I read a number of reviews that said the product doesn't quite fit in some buckets, or is to loose in others. I tested it on Lowes, Home Depot, pool coloring buckets, and a couple of miscellaneous buckets I had lying around. It fit comfortably in most (with about ⅛" play on the sides) in the Lowes and Home Depot buckets, and snug in the rest. I would recommend this product, particularly since you obtain a two-pack for the price.
This is a MUST HAVE for anyone washing vehicles at home!!! It keeps the crud you just washed off your vehicle with you soapy mit/rag and keeps it under the insert. Where it will sit until you dump out the bucket. So every time you place the mit to the vehicle it's like the 1st time using it with new water.Overall I dont know how I lived with out this before this is almost as amazing as sliced bread!!!
I haven't had a amazing experience with this grit screen.

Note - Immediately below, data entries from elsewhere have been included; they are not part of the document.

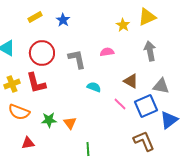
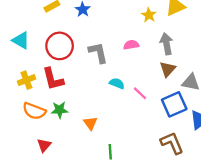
gray arrow: (150, 51) -> (166, 44), moved
brown triangle: (131, 81) -> (168, 69), moved, turned 42
pink line: (120, 104) -> (140, 93), moved
green star: (49, 120) -> (60, 110), moved
red triangle: (28, 143) -> (44, 145), turned -40

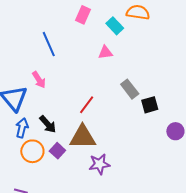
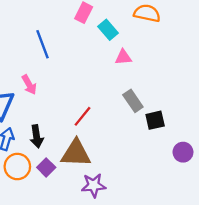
cyan rectangle: (115, 26) -> (108, 30), moved
pink triangle: (105, 52) -> (123, 57), moved
black arrow: (48, 124) -> (37, 136), turned 30

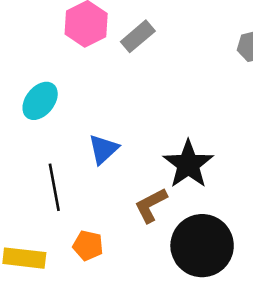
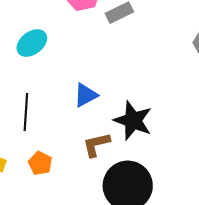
blue triangle: (103, 149) -> (86, 95), moved
black star: (188, 164) -> (133, 121), turned -30

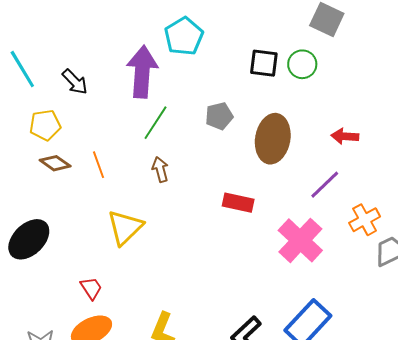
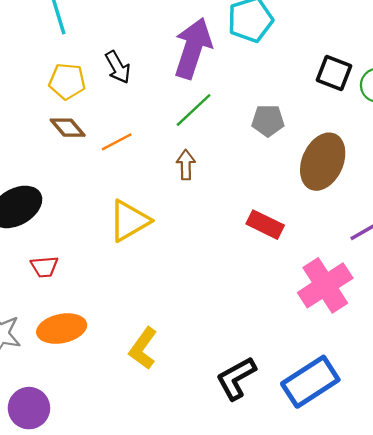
black arrow: (75, 82) -> (118, 67), moved
orange line: (99, 165) -> (117, 142), turned 68
red trapezoid: (91, 288) -> (44, 267), moved, turned 105

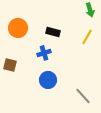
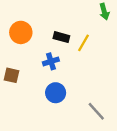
yellow line: (87, 37) -> (83, 43), moved

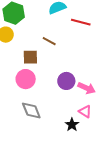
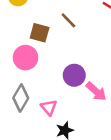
gray diamond: (31, 111) -> (21, 98), turned 35
pink triangle: (85, 112) -> (49, 107), moved

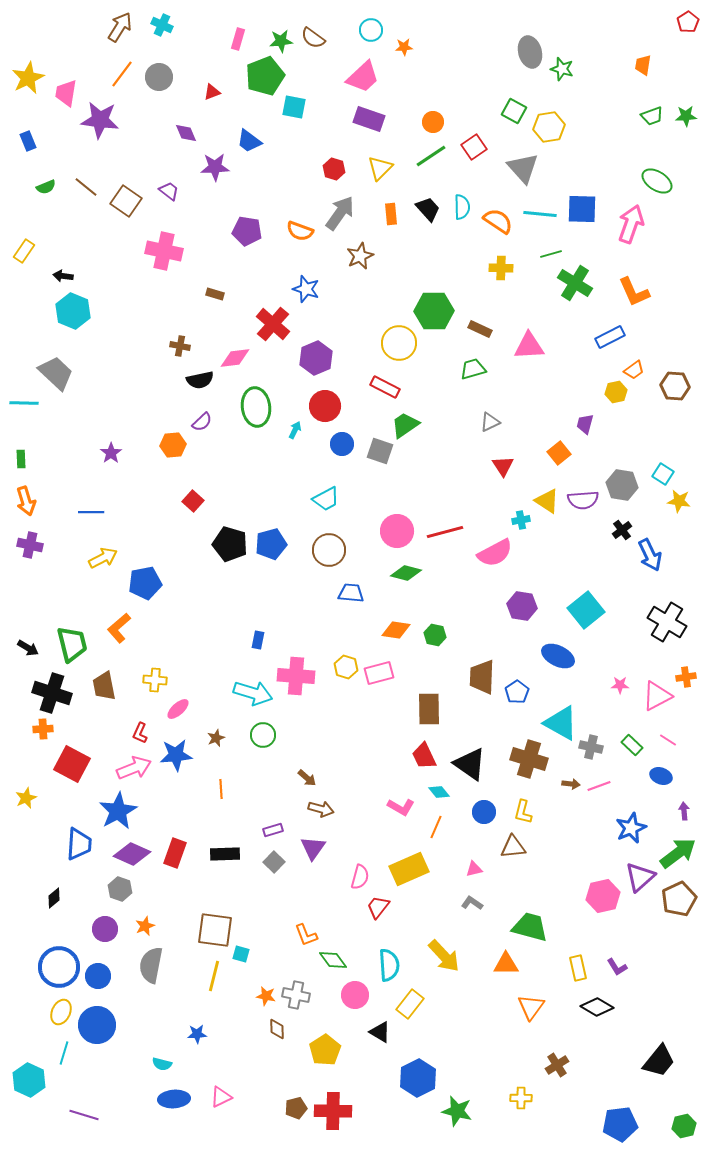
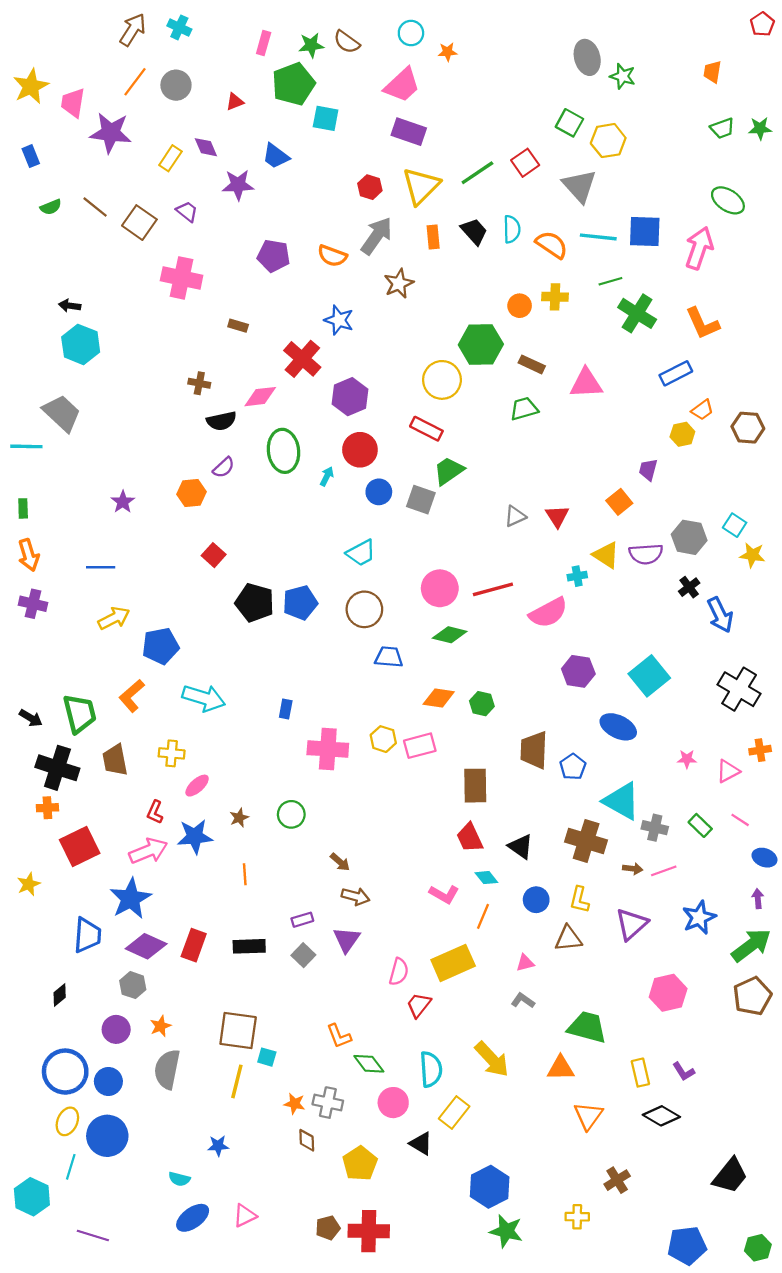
orange circle: (433, 122) -> (520, 306), moved
yellow triangle: (380, 168) -> (421, 186), size x1.4
yellow rectangle: (24, 251) -> (170, 158), moved
gray triangle: (490, 422) -> (515, 516), moved
cyan arrow: (253, 693) -> (204, 698), moved
pink triangle: (657, 696) -> (728, 771), size x0.7
red square: (72, 764) -> (80, 847), turned 36
black triangle: (470, 764) -> (521, 847), size x0.7
blue ellipse: (661, 776) -> (764, 858), moved
purple triangle: (640, 877) -> (632, 924), moved
blue hexagon: (418, 1078) -> (490, 1187), moved
blue ellipse: (174, 1099) -> (193, 1218), turned -32

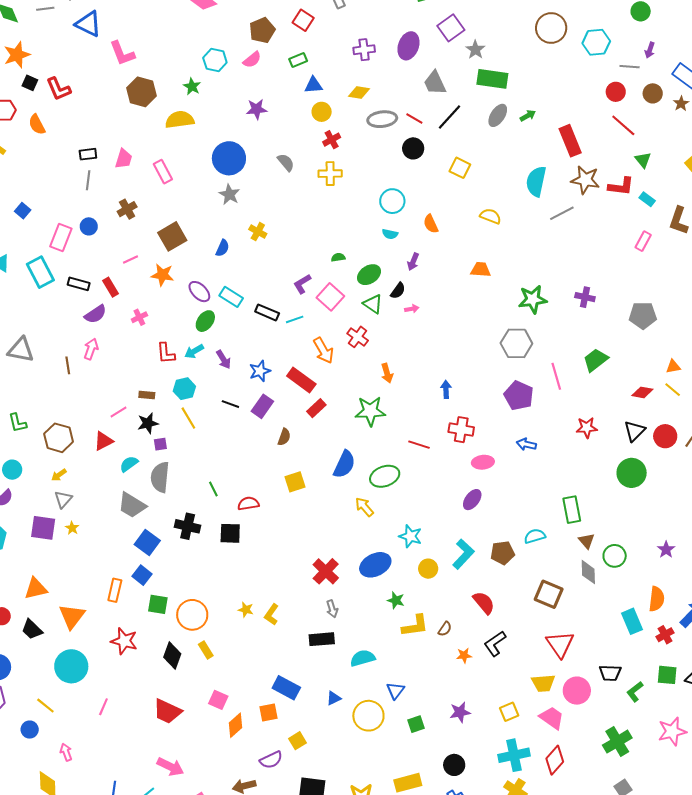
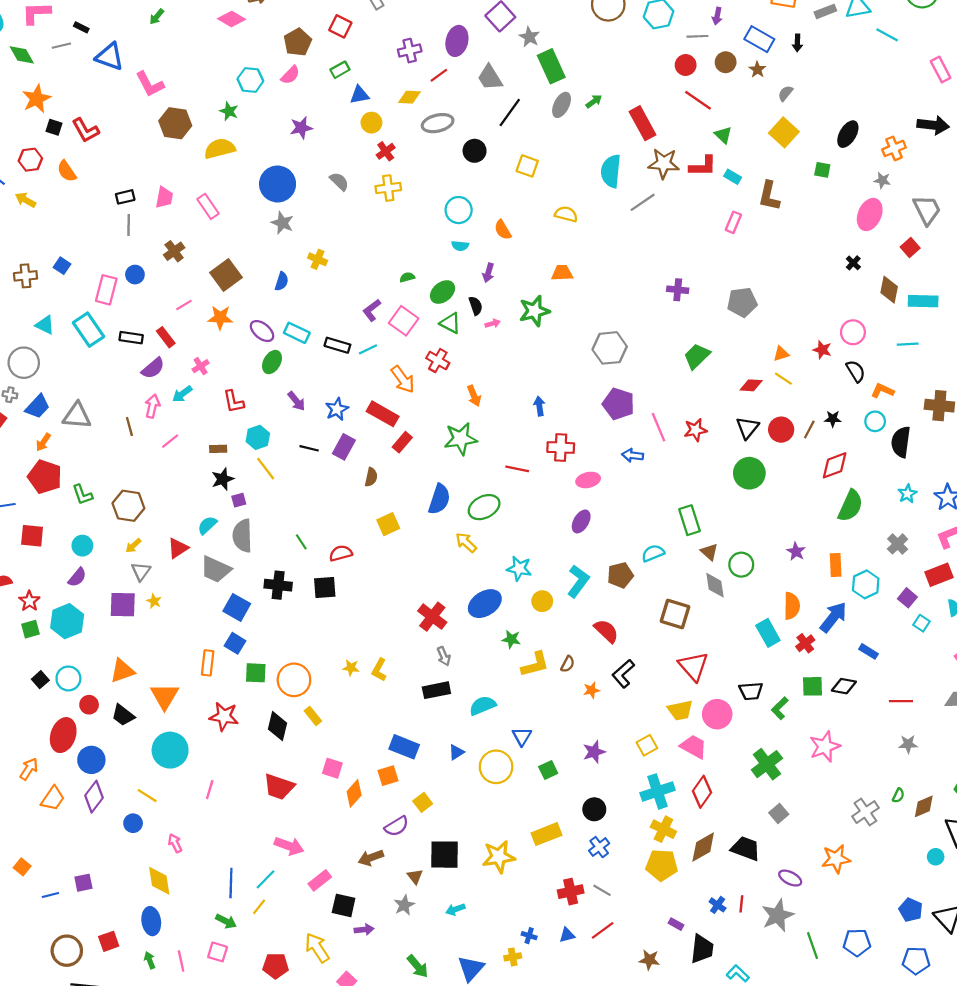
green rectangle: (492, 79) -> (551, 66), turned 64
red line: (414, 118) -> (439, 75), moved, turned -60
black semicircle: (398, 291) -> (476, 306), turned -48
green star: (533, 299) -> (534, 311), moved
cyan arrow: (194, 351) -> (182, 394), moved
pink line: (556, 376) -> (659, 427), moved
pink line: (119, 412) -> (170, 441), moved
red triangle: (103, 441) -> (178, 548), moved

It doesn't fit a standard 5 gal. bucket tightly at all, it will have to be modified to seat tight and NOT float around, stirring up the grit that I wish settled in the bottom of the bucket.I have a bunch of buckets and I haven't come across a bucket that has the taper at the bottom that would keep this tight.If stirring up grit doesn't bother you, ok. If you wish a tight fitting grit screen that will stay in place, you should look at the bucket/screen kits available from detailing suppliers.A bucket within a bucket will work if you do some modifying......
I used this with "regular" 5 gallon buckets (with taper) and it did not seem to fit, so I bought a harbor freight bucket ($2.99) and it works perfectly, the bucket sides are straight down with no taper, so you obtain a excellent e item itself it very sturdy and worth it for what I purchased it for ($6.99). Grab a couple if you use the "2 bucket" way when washing your car, you'll need 1 for the soap bucket and the other for the rinse bucket (with plain water) to rinse off any debris on your wash mitt or appliance your using to wash your vehicle.
This product fits amazing in my 5 gallon buck. I've read reviews stating some grit guards fit high in the buckets. Not this one. I have a autozone bucket this grit guard fits maybe 3 in off the bottom. I almost purchased the chemical guys product, don't definitely obtain this one instead.
This small guy does exactly what it's supposed to: allow grit fall through to the bottom so you don't rub it all over your paint again while washing your vehicle. Fits a standard 5 gallon bucket and has finger holes to easily pull it out. Rinses off quickly and easily. I just leave it in the bucket all the time and place my supplies on top of it when not in use.